Gene Sharp, en su temido ensayo “De la dictadura a la democracia”, hace referencia al término “desafío político masivo”, introducido por Robert Helvey en “Sobre el conflicto noviolento estratégico. Entendiendo sus principios”. Se trata de conceptuar una confrontación no violenta (protesta, no colaboración e intervención), que se lleva a cabo de manera desafiante y activa, con fines políticos.

El término lo originó Helvey en respuesta a la confusión y distorsión creadas cuando se daban por iguales la “lucha no violenta” con el “pacifismo” o la “no violencia reIigiosa”.

La palabra “desafío” denota una deliberada provocación a la autoridad mediante la desobediencia, y no deja lugar para la sumisión.

El término “desafío político” describe el entorno en el cual se emplea la acción (política), así como el objetivo (eI poder político). Se usa principalmente para describir la acción realizada por la población para retomar de manos de la dictadura el control de las instituciones gubernamentales mediante el constante ataque a las fuentes de poder y el uso deliberado de la planificación estratégica y de las operaciones para alcanzarlo.

En este sentido, “desafío político”, “resistencia no violenta” y “lucha no violenta” se usan como sinónimos intercambiables, aunque los dos últimos términos, según Sharp, por lo general, se refieren a las luchas que persiguen una gama más amplia de objetivos (sociales, económicos, sicológicos, etc.).

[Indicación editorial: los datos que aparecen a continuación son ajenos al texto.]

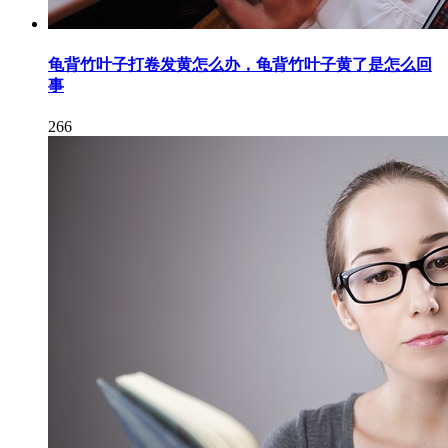
龟背竹叶子打卷发黄怎么办，龟背竹叶子黄了是怎么回
事
266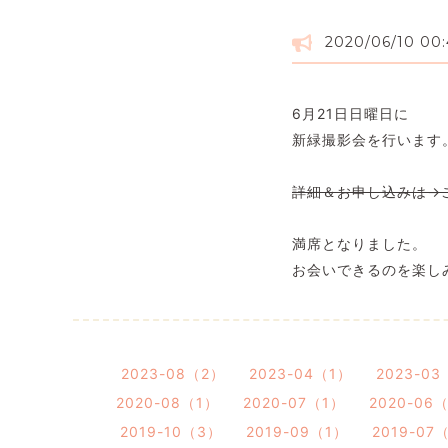
2020/06/10 00:
6月21日日曜日に
新緑撮影会を行います
詳細＆お申し込みは→
満席となりました。
お会いできるのを楽し
2023-08（2）
2023-04（1）
2023-0
2020-08（1）
2020-07（1）
2020-06
2019-10（3）
2019-09（1）
2019-07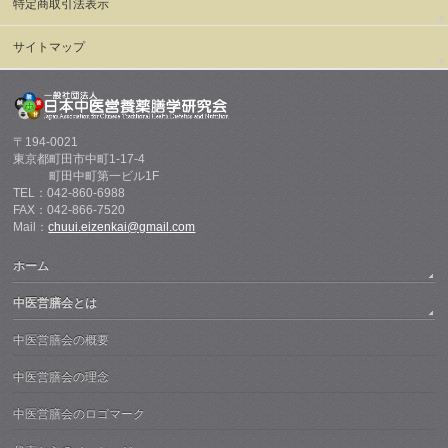
特定商取引法表示
サイトマップ
〒194-0021
東京都町田市中町1-17-4
町田中町第一ビル1F
TEL：042-860-6988
FAX：042-866-7520
Mail：
chuui.eizenkai@gmail.com
ホーム
中医営膳会とは
中医営膳会の概要
中医営膳会の理念
中医営膳会のロゴマーク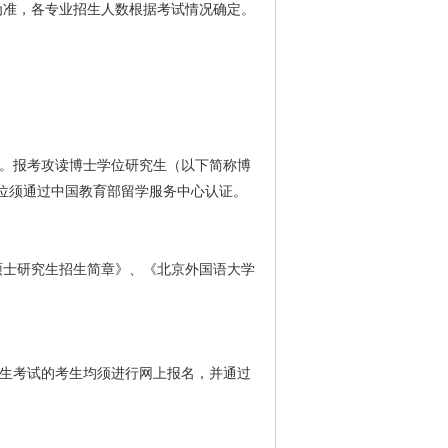
为准，各专业招生人数根据考试情况确定。
历。报考攻读博士学位研究生（以下简称博
位须通过中国教育部留学服务中心认证。
硕士研究生招生简章》、《北京外国语大学
招生考试的考生均须进行网上报名，并通过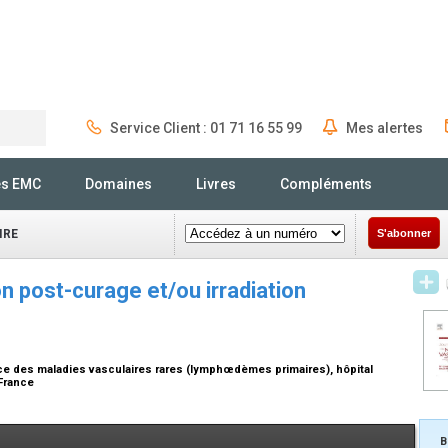
Service Client : 01 71 16 55 99
Mes alertes
Rechercher
és EMC
Domaines
Livres
Compléments
IRE
S'abonner
 post-curage et/ou irradiation
nce des maladies vasculaires rares (lymphœdèmes primaires), hôpital
 France
B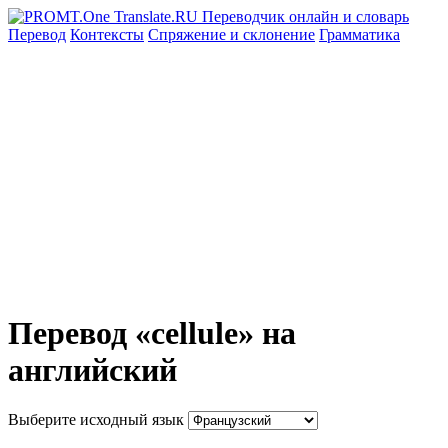
Перевод
Контексты
Спряжение
и склонение
Грамматика
Перевод «cellule» на
английский
Выберите исходный язык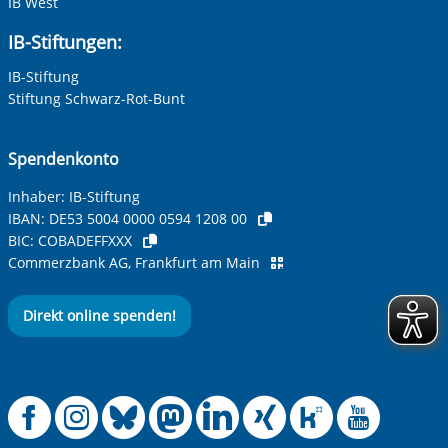
IB West
Ihre E-Mail-Adresse
*
IB-Stiftungen:
IB-Stiftung
Ihre Telefonnummer
Stiftung Schwarz-Rot-Bunt
Spendenkonto
Betreff ihrer Anfrage
Inhaber: IB-Stiftung
IBAN:
DE53 5004 0000 0594 1208 00
BIC:
COBADEFFXXX
Ihre Nachricht
*
Commerzbank AG, Frankfurt am Main
Direkt online spenden!
Offizielle Facebook
Offizielle Instag
Offizielle Blue
Offizielle M
Offizielle
Offiziel
Offiz
Off
Anti-Roboter-Verifizierung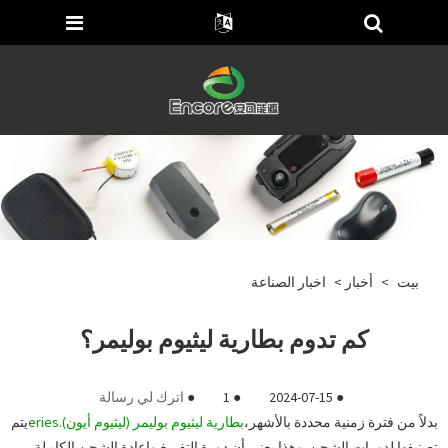
بيت
>
أخبار
>
اخبار الصناعة
كم تدوم بطارية ليثيوم بوليمر؟
●
2024-07-15
●
1
●
اترك لي رسالة
بدلاً من فترة زمنية محددة بالأشهر،
بطارية ليثيوم بوليمر (ليثيوم أيون).
eries
يتم
تصنيفها لدورات الشحن. وهذا يعني أن دورة التفريغ وإعادة الشحن الكاملة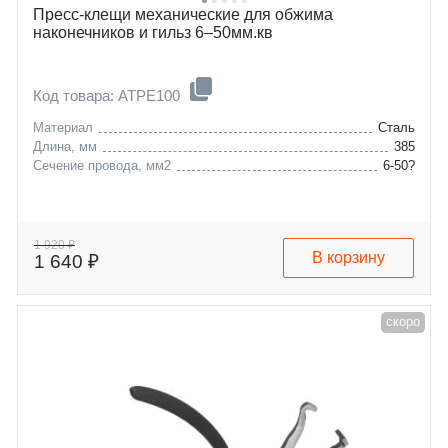
Пресс-клещи механические для обжима
наконечников и гильз 6–50мм.кв
Код товара: ATPE100
Материал
Сталь
Длина, мм
385
Сечение провода, мм2
6-50?
1 920 ₽
В корзину
1 640 ₽
скоро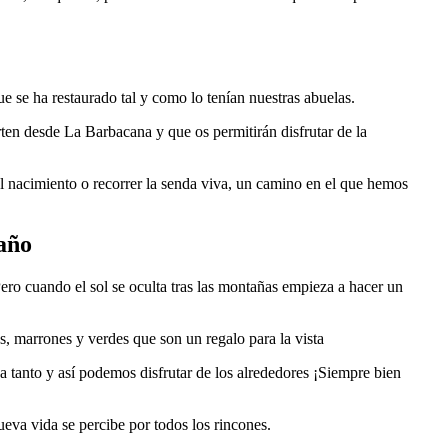
que se ha restaurado tal y como lo tenían nuestras abuelas.
rten desde La Barbacana y que os permitirán disfrutar de la
 el nacimiento o recorrer la senda viva, un camino en el que hemos
 año
ero cuando el sol se oculta tras las montañas empieza a hacer un
s, marrones y verdes que son un regalo para la vista
a tanto y así podemos disfrutar de los alrededores ¡Siempre bien
ueva vida se percibe por todos los rincones.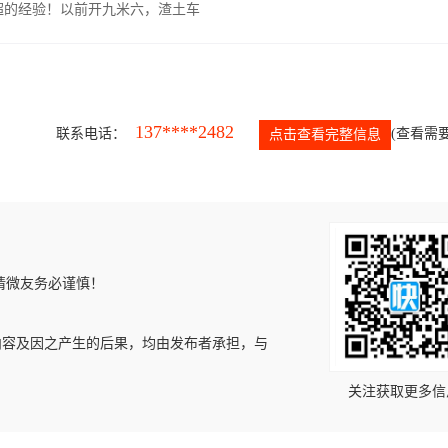
超的经验！以前开九米六，渣土车
137****2482
联系电话：
(查看需要
点击查看完整信息
请微友务必谨慎！
内容及因之产生的后果，均由发布者承担，与
关注获取更多信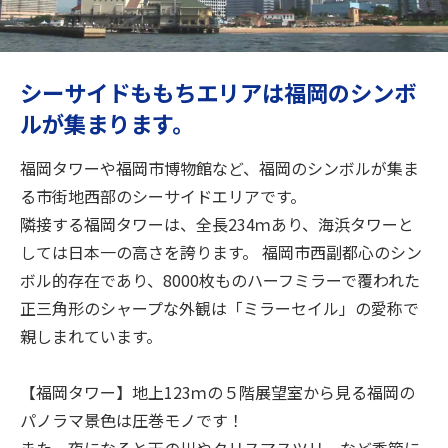
旅のお役立ち情報
ANA サービス
シーサイドももちエリアは福岡のシンボ
ルが集まります。
閉じる
福岡タワーや福岡市博物館など、福岡のシンボルが集ま
る市街地西部のシーサイドエリアです。
隣接する福岡タワーは、全長234ｍあり、海浜タワーと
しては日本一の高さを誇ります。 福岡市西副都心のシン
ボル的存在であり、8000枚ものハーフミラーで覆われた
正三角形のシャープな外観は「ミラーセイル」の愛称で
親しまれています。
【福岡タワー】地上123ｍの５階展望室から見る福岡の
パノラマ景色は圧巻モノです！
また、夜になると天の川やクリスマスツリーなど季節に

En cuanto al calificativo de “temido” que este escribidor ha aplicado a la mencionada obra de Sharp, cabe decir que, desde su publicación en 1993 por el Albert Einstein Institute, de Boston, todos los dictadores le han tenido una especial aversión hacia el hoy anciano profesor y, para descalificarlo, le atribuyen la manida y ridícula conseja de que se trata de un agente de la todopoderosa agencia de inteligencia norteamericana; pero ciertamente sus ideas han contribuido a animar a los pueblos subyugados a acudir al desafío político masivo para enfrentar a sus opresores.

Quizás esos pueblos, aplicando las prácticas del desafío político masivo, no han destruido a las dictaduras pero han puesto al descubierto ante la comunidad mundial la naturaleza brutal de esos regímenes represivos.